> **YOUR TASK**
Scan the records below. Copy every line in which the word "named" appears.

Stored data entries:
================

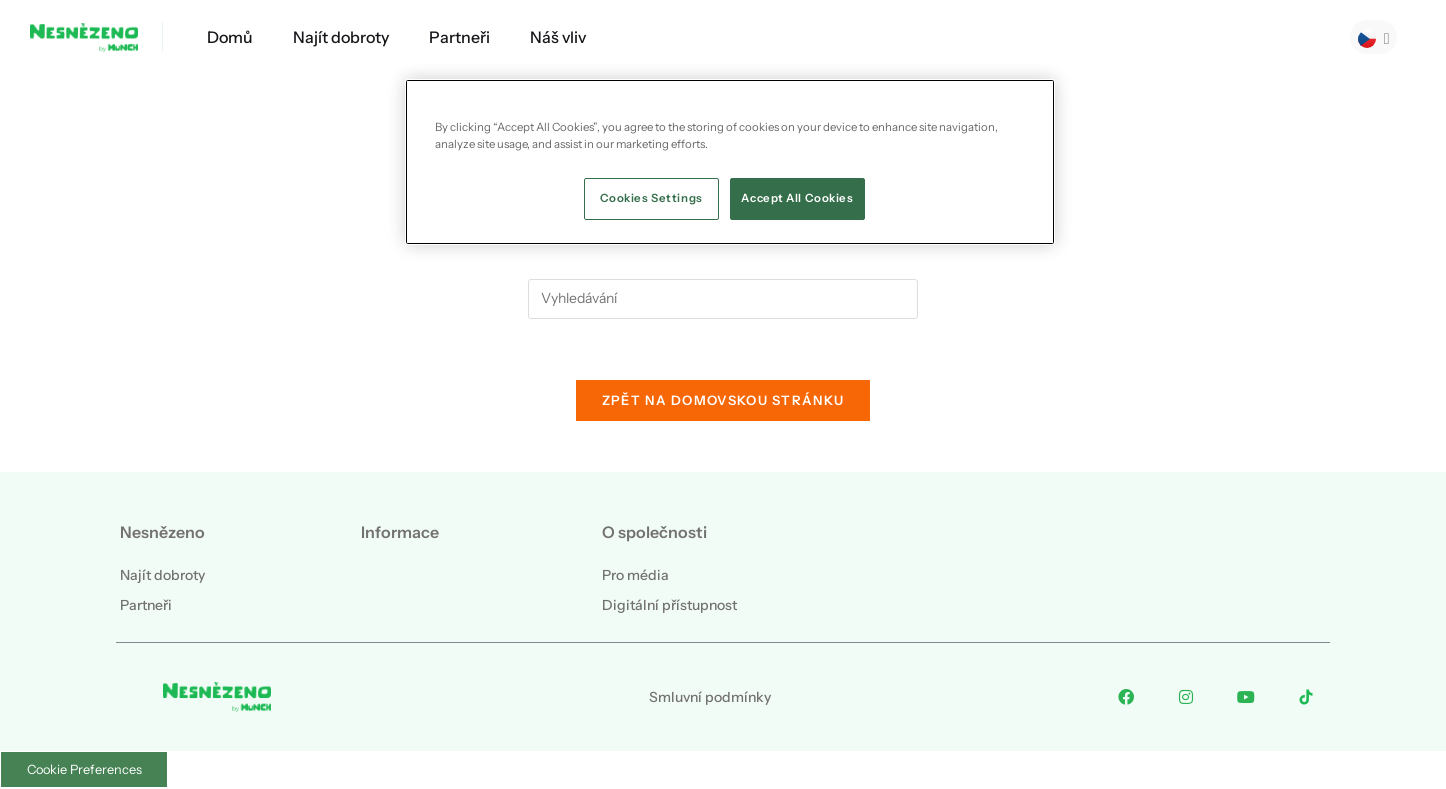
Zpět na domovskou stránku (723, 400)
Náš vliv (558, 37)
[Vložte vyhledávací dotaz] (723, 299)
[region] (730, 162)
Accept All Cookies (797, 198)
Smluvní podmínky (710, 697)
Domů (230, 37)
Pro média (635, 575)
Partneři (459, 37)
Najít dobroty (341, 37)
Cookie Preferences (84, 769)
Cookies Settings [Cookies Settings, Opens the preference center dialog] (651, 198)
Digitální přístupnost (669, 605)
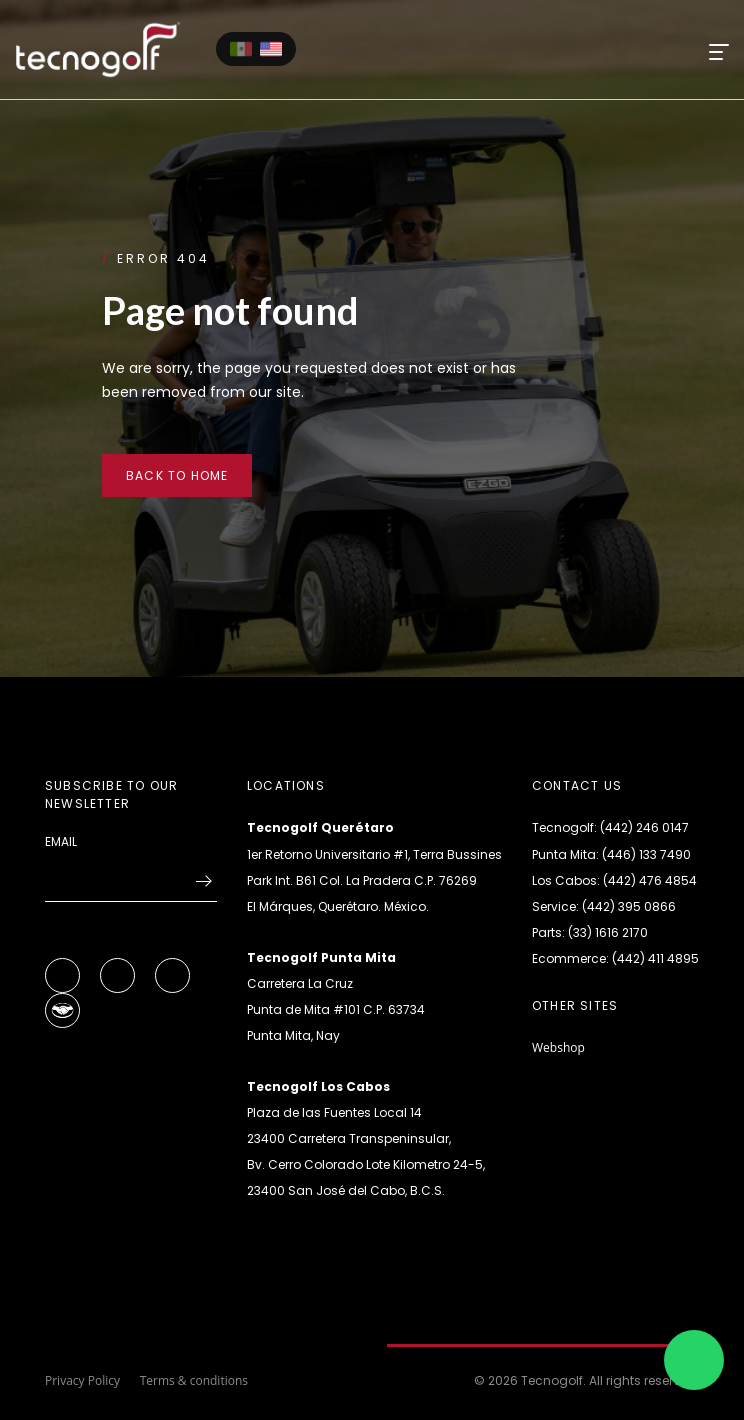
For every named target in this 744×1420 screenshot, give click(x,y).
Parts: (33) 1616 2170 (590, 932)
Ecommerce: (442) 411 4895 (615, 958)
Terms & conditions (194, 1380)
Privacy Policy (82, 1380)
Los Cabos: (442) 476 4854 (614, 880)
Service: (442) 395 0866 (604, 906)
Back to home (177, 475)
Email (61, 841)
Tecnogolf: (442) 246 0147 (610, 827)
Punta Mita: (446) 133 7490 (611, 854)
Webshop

================

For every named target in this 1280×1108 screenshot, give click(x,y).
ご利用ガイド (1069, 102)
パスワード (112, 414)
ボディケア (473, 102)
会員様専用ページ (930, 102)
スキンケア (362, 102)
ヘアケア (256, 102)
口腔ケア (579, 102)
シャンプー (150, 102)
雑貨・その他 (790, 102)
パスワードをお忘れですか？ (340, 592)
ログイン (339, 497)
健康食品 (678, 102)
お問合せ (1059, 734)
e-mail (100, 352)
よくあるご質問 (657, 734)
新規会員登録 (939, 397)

================

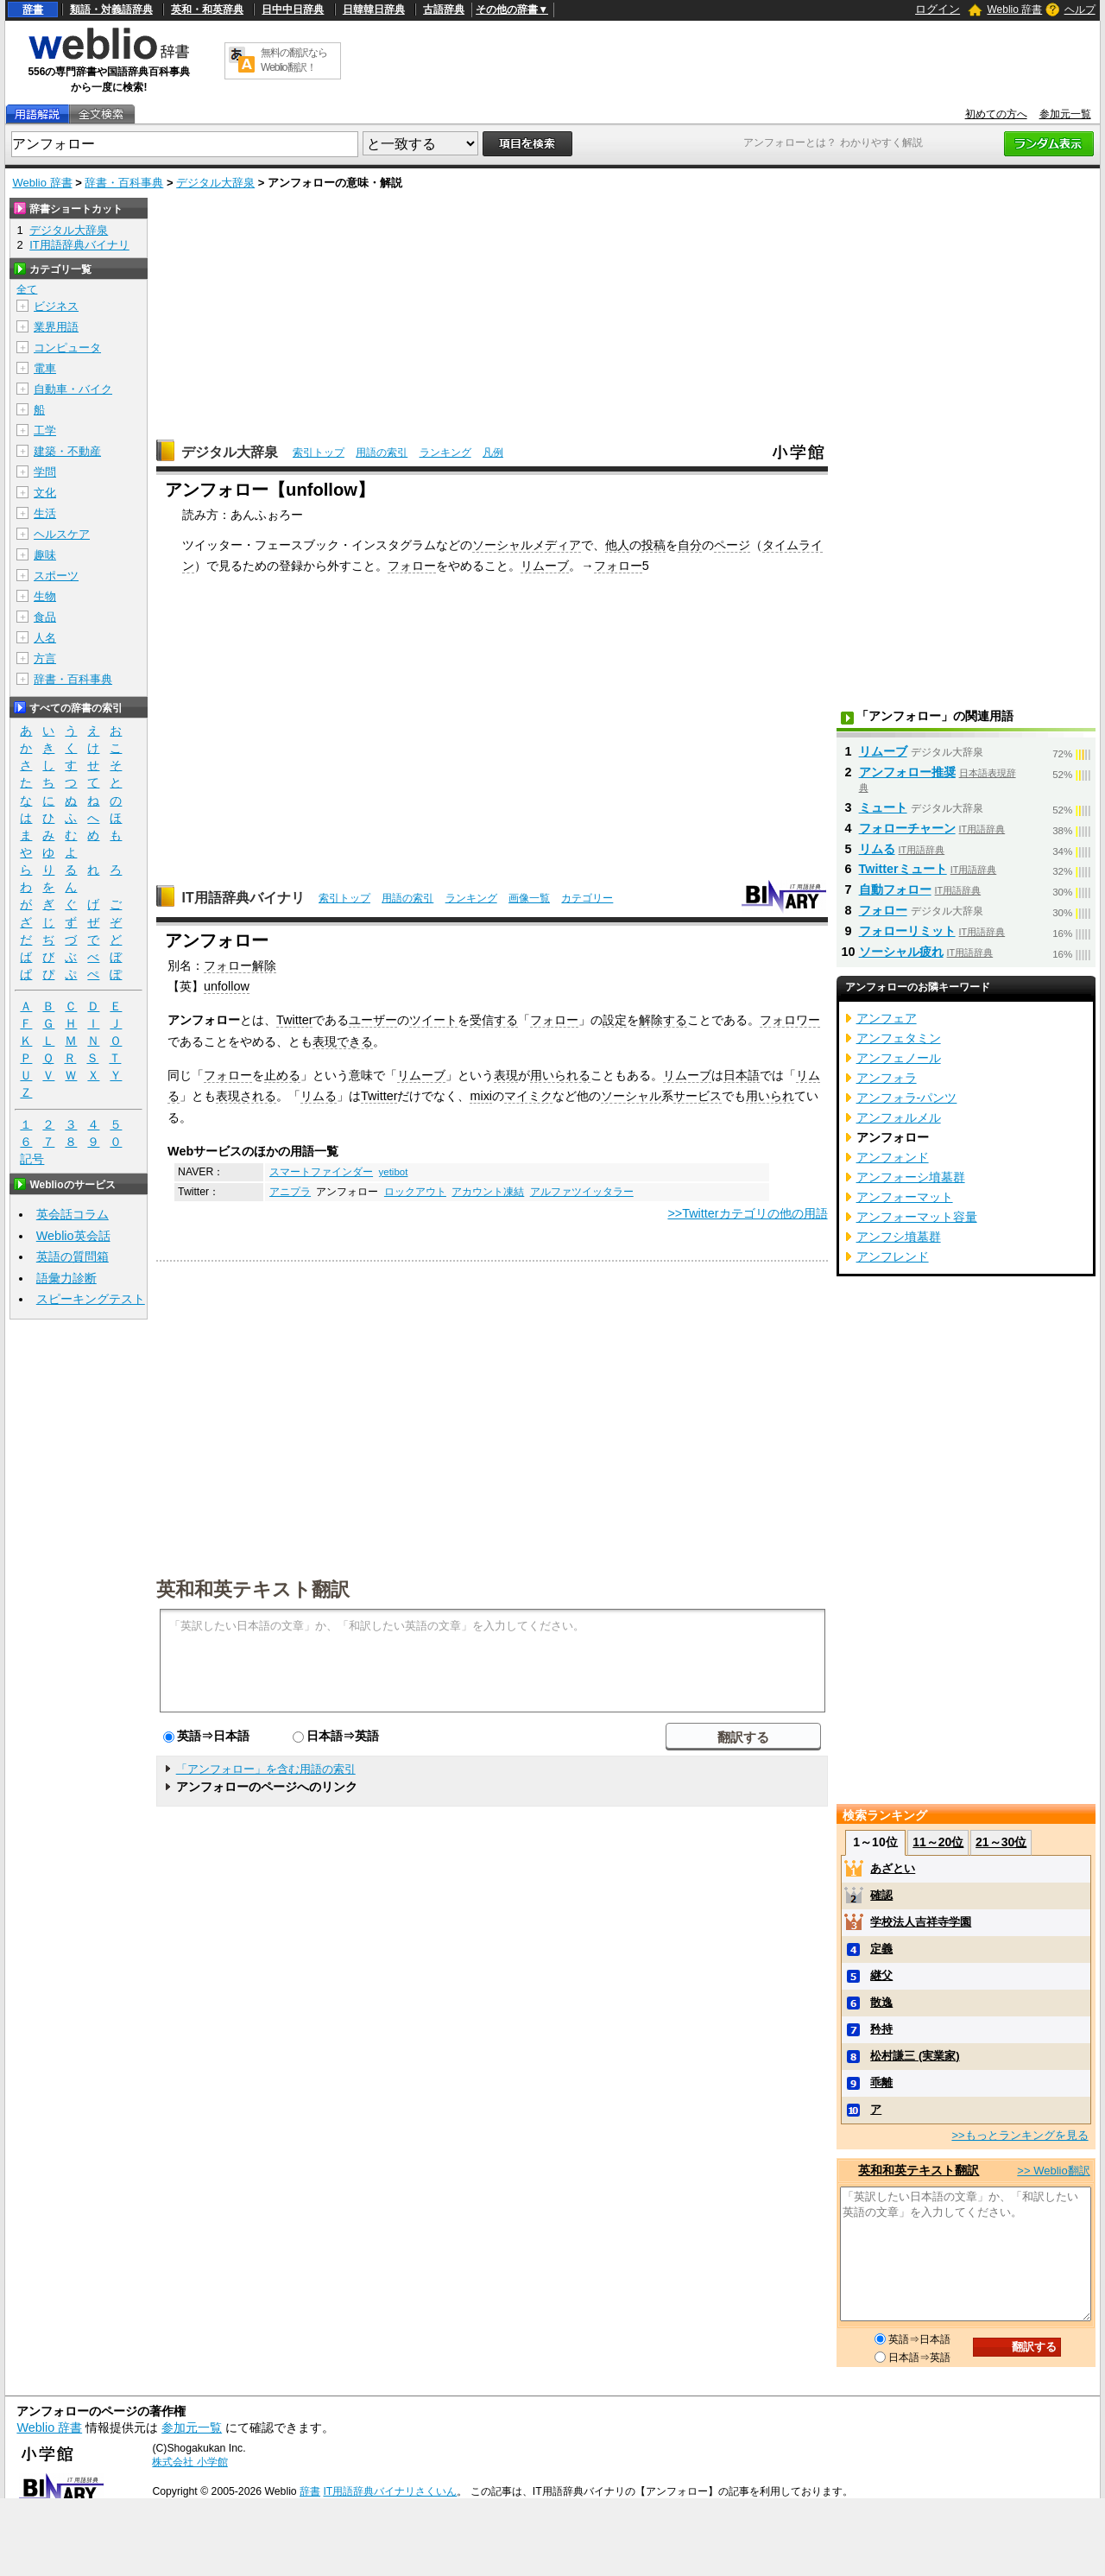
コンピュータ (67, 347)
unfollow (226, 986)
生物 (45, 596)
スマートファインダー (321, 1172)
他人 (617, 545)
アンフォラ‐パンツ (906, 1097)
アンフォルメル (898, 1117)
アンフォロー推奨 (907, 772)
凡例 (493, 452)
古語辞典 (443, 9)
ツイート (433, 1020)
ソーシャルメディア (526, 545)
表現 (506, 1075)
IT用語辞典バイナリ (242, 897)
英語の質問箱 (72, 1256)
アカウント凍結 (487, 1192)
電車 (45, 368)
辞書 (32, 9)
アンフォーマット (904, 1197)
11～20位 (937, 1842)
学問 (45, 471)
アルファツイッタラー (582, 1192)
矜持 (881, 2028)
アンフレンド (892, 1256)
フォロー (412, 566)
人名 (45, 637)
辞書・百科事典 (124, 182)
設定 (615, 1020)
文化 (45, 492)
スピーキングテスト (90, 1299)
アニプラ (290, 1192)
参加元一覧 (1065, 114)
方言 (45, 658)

================

> **ANSWER FOR THIS EXERCISE**
For every named target in this 744×1420 screenshot, give click(x,y).
For every named target in this 1280×1108 screenshot, give click(x,y).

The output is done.